Here’s a simple Python example using the Scikit-learn library to implement Affinity Propagation for clustering:

``````from sklearn.cluster import AffinityPropagation
from sklearn.datasets import make_blobs
import matplotlib.pyplot as plt

# Generate sample data
centers = [[1, 1], [-1, -1], [1, -1]]
X, _ = make_blobs(n_samples=300, centers=centers, cluster_std=0.5, random_state=0)

# Apply Affinity Propagation clustering
af = AffinityPropagation().fit(X)
cluster_centers_indices = af.cluster_centers_indices_
labels = af.labels_

n_clusters_ = len(cluster_centers_indices)

# Plot the clusters
plt.figure(figsize=(8, 6))
plt.clf()

colors = ['b', 'g', 'r', 'c', 'm', 'y', 'k']

for k, col in zip(range(n_clusters_), colors):
class_members = labels == k
cluster_center = X[cluster_centers_indices[k]]
plt.plot(X[class_members, 0], X[class_members, 1], col + '.')
plt.plot(cluster_center[0], cluster_center[1], 'o', markerfacecolor=col, markeredgecolor='k', markersize=14)
for x in X[class_members]:
plt.plot([cluster_center[0], x[0]], [cluster_center[1], x[1]], col)

plt.title('Estimated number of clusters: %d' % n_clusters_)
plt.show()``````

This code generates sample data using `make_blobs`, applies Affinity Propagation clustering to the data, and then visualizes the clusters along with the cluster centers.
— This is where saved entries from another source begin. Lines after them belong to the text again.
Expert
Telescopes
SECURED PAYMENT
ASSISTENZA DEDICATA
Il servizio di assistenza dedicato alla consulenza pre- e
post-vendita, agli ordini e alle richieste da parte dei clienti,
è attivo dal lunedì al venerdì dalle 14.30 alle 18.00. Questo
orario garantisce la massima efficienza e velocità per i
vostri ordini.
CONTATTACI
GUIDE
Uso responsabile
You can adjust parameters and data according to your specific requirements. Make sure you have the necessary libraries installed (`scikit-learn`, `matplotlib`).
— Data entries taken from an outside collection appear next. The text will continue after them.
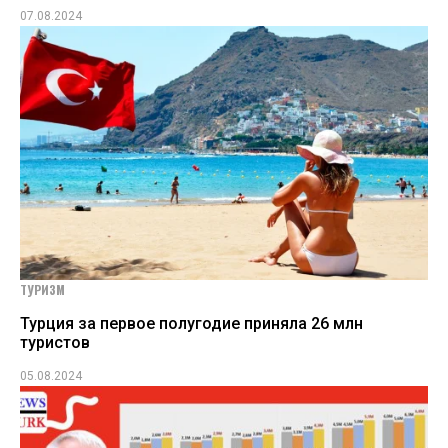
07.08.2024
ТУРИЗМ
Турция за первое полугодие приняла 26 млн
туристов
05.08.2024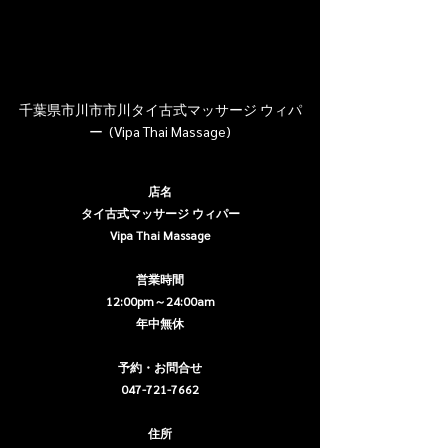
千葉県市川市市川タイ古式マッサージ ウィパ
ー  (Vipa Thai Massage)
店名
タイ古式マッサージ ウィパー
Vipa Thai Massage
営業時間
12:00pm～24:00am
年中無休
予約・お問合せ
047-721-7662
住所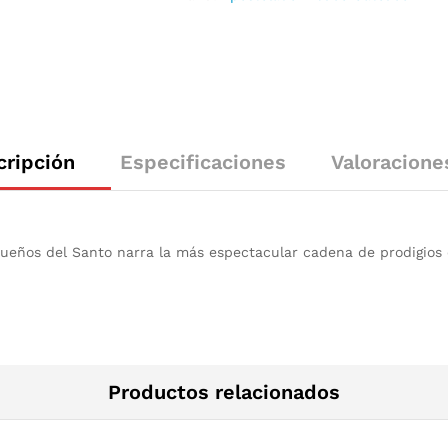
cripción
Especificaciones
Valoracione
Sueños del Santo narra la más espectacular cadena de prodigios 
Productos relacionados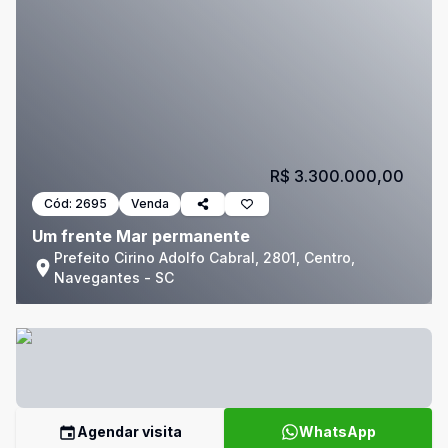
R$ 3.300.000,00
Cód:
2695
Venda
Um frente Mar permanente
Prefeito Cirino Adolfo Cabral, 2801, Centro,
Navegantes - SC
Agendar visita
WhatsApp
## Difference between Alternating Projection (AP) Algorithm and Affinity Propagation (AP) Algorithm:

Alternating Projection (AP) Algorithm:
– Objective: Used for pattern synthesis, refining an initial estimate iteratively to meet specified constraints.
– Methodology: Iteratively projects an initial estimate onto convex sets representing constraints until convergence is reached.
– Applications: Signal processing, image reconstruction, antenna design.
– Example: Refining antenna geometry to achieve desired radiation patterns.

Affinity Propagation (AP) Algorithm:
– Objective: Used for clustering, identifying exemplars within a dataset based on similarities between data points.
– Methodology: Determines both the number of clusters and their centroids automatically by exchanging messages between data points.
– Applications: Image analysis, bioinformatics, natural language processing.
– Example: Identifying representative data points in gene expression analysis.

While both algorithms share the “AP” acronym, they serve different purposes and employ distinct methodologies for solving specific problems.

## Conclusion

Affinity Propagation is a powerful clustering algorithm that can automatically determine the number of clusters based on the data. It is robust to noise and outliers and can handle complex data with non-linear relationships. By iteratively passing messages between data points, Affinity Propagation identifies exemplars that best represent each cluster and assigns data points to their corresponding clusters. This algorithm has various applications in fields such as customer segmentation, gene expression analysis, and social media clustering.